DOJ Starts Pilot to Pay Whistleblowers for White-Collar Tips (1)

Ben Penn

The Justice Department kicked off an initiative to offer financial incentives to corporate tipsters, dangling potentially million-dollar payouts to people with information on financial fraud, bribery, and healthcare schemes.

DOJ leaders rolled out the three-year pilot program Thursday, singling out the recent guilty pleas and billions in forfeitures from both Binance and Danske Bank as the type of misconduct they hope to uncover from non-culpable whistleblowers.

Starting Aug. 1, the whistleblower rewards pilot program will accept tips of previously-unknown evidence of misconduct not already covered by other agency whistleblowing policies. If the information leads to criminal or civil asset forfeitures of at least $1 million, the individual may receive up to 30% of the first $100 million in net proceeds and up to 5% of additional recoveries between $100 million and $500 million, the department said in policy documents.

It marks the latest attempt by Biden-era DOJ officials to bolster white-collar crime enforcement by soliciting corporations and individuals to voluntarily step forward.

Deputy Attorney General Lisa Monaco said the policy complements the department’s prior offers of expanded leniency for companies that self-disclose wrongdoing.

“You have to tell us something we didn’t already know,” Monaco said on a call with reporters. “When everybody needs to be first in the door, no one wants to be second.” Consequently, “these tips from whistleblowers won’t just help us build the strongest criminal cases” but “also help us impose the most significant penalties.”

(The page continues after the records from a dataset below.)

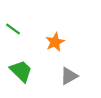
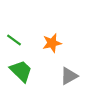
green line: moved 1 px right, 11 px down
orange star: moved 3 px left, 1 px down; rotated 12 degrees clockwise
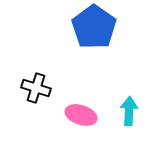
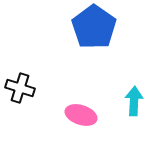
black cross: moved 16 px left
cyan arrow: moved 5 px right, 10 px up
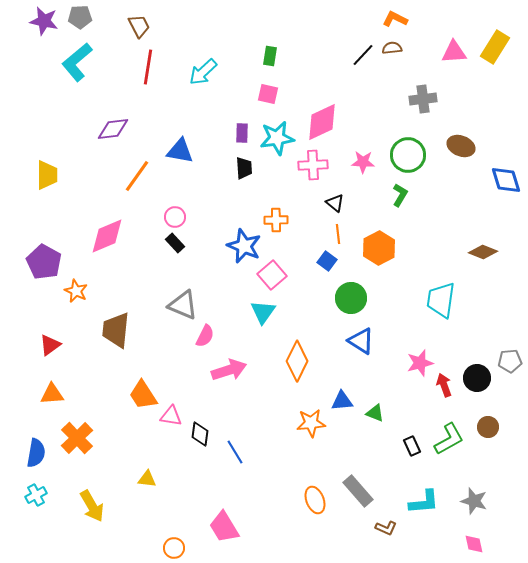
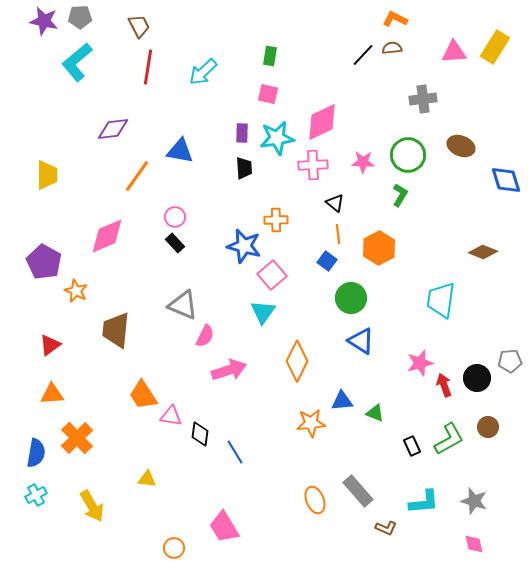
blue star at (244, 246): rotated 8 degrees counterclockwise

Stephen Kohn, the founding partner of whistleblower firm Kohn, Kohn & Colapinto, said the Justice Department should have adopted a mandatory payment structure rather than letting prosecutors decide whether whistleblowers will be paid on a case-by-case basis.

“Without that guarantee the program will fail and whistleblower advocates will urge informants not to use it,” said Kohn, who is chairman of the National Whistleblower Center’s board of directors.

Corporate Compliance

DOJ sought to address a key concern defense lawyers and companies have raised since the Monaco first said in March she was directing the Criminal Division to stand up the pilot. That complaint is that the appeal of financial rewards when reporting wrongdoing to DOJ could undermine corporate compliance programs that promote employees coming forward internally first.

The department said employees who initially flag misconduct through their company’s internal process will still be eligible for financial incentives, provided they then report the information to DOJ within 120 days. Plus, the company can also remain eligible for a declination if it, too, shares that information with DOJ within 120 days—even if the employee came forward first.

Prosecutors could still deem the whistleblower’s tip “so juicy” that they want to immediately investigate it and send subpoenas, said Rebekah Donaleski, a partner with Cooley.

“I’m concerned that even though they’re trying to solve for the problem of permitting companies to have some internal process to investigate claims on their own, the way that this is worded it could create the same race to the door that renders internal compliance functions less relevant,” added Donaleski, a former federal prosecutor in Manhattan.

Expanded Enforcement

The policy launch also signaled areas where DOJ is hoping to scale up corporate enforcement, said Nicole Argentieri, the head of the Criminal Division.

“Corrupt conduct here in the United States, such as where a company bribes a government official to win a contract, and healthcare fraud involving private insurers” are two focal points where DOJ is targeting information from whistleblowers, Argentieri said on the call.

Domestic bribes to secure government contracts would be a particularly fruitful target, said Donaleski. Bribes are rarely discussed over text message, Donaleski said, something she observed as public corruption chief at the US Attorney’s Office for the Southern District of New York.

“You really do need insiders to tell a jury what happened, to tell prosecutors what happened,” she said. “For any company that’s doing business with the government, the takeaway from this policy should be that your employees are going to be incentivized in a way that they weren’t before to report any unusual or suspicious activity related to government contracting fraud.”